I live in a house where there is always something to watch on television, and that something is usually Law and Order. With marathons on multiple channels and the twenty season box set on the shelf, resistance is futile. Filmed in New York City, the long-running crime drama drew on the local talent pool to cast the hundreds of victims, witnesses, suspects, judges and legal eagles required, and I soon learned to take pleasure in spotting actors famous only to a Broadway maven. According to http://usatoday30.usatoday.com/life/television/2010-05-24-law-and-order_N.htm the show employed 3000 actors each year, equivalent to casting a new Broadway production every week.
It’s a consolation that the source of Jeffrey Thompson’s viewing pleasure is even more niche than mine. Trawling through all 456 episodes, the artist captured a still of every use of a computer in the show. That’s over 11,000 screenshots, and he’s publishing some each day at http://computersonlawandorder.tumblr.com/.
Thompson has chronicled the steady evolution of computer use in the workplace across two decades of television as a reflection of what had happened in daily life. The occasional use of desktop computers in the early seasons, constant use from the late 1990s and the ubiquity of always connected handheld devices as the show drew to a close in 2010 will be familiar to many of us. Computers moved away from being a shared resource for the office, to something on the desk that would be used occasionally, to a physical barrier between colleagues sat opposite each other. There’s a short article about his project at https://www.yahoo.com/tech/law-order-extreme-tech-art-unit-73945801396.html and a pdf of his findings can be downloaded from https://github.com/jeffThompson/ComputersOnLawAndOrder/raw/master/Book/WebRes/ComputersOnLawAndOrder_WebRes.pdf.
For over a decade I’ve witnessed the same transitions in the use of technology in the real offices of our customers. When I joined Artifax as a trainer in 2001, not everyone had a computer so every session began with a quick tutorial on PC skills, such as using a mouse and resizing windows. Organisations were moving to us from paper systems, a change that was often as daunting for the keeper of the paper diary as it was exciting for the manager who could now generate reports. Most didn’t have a server. Mobile phones were only for making calls. Some customers had a computer on the desk adjacent to them, but used it only every now and then to check for email. Many weren’t connected to the internet at all.
Now, courses that used to run for two days can be delivered in less than half the time. Expectations of functionality, speed and portability are high and we love that more of our customers are engaging with technology and its possibilities. The questions asked of our Support team are more likely to be about configuration than functionality and we have a Projects team to manage the steady flow of customisation and integration requests.

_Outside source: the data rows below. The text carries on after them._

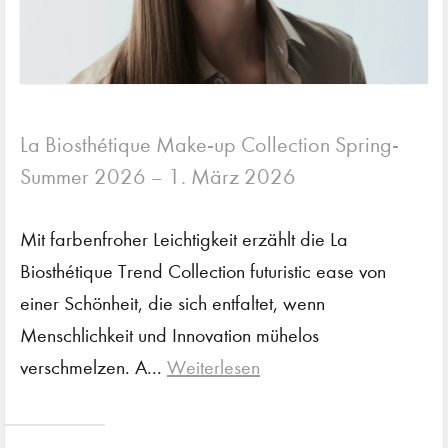
La Biosthétique Make-up Collection Spring-
Summer 2026
1. März 2026
–
Mit farbenfroher Leichtigkeit erzählt die La
Biosthétique Trend Collection futuristic ease von
einer Schönheit, die sich entfaltet, wenn
Menschlichkeit und Innovation mühelos
verschmelzen. A...
Weiterlesen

Computers have evolved from being a tool to aid a specific task, to the primary means of performing all administration, to something pocket-sized and essential for both professional and personal lives – an increasingly blurred distinction. Our customers now need to work not just from home but on the move, and for it to be as easy as when they’re at their desks. The latest version of our flagship product, Artifax Event, enables them to do just that across a variety of devices and browsers and contains many new time-saving features. This, however, is just the beginning.
The new platform for Artifax Event removes the development constraints of its predecessor, and we’re excited at the opportunity to innovate with our customers. What workflows would save you time? Which new features would enrich your data? What integrations and reports would maximise that data? Are any of your colleagues veteran character actors?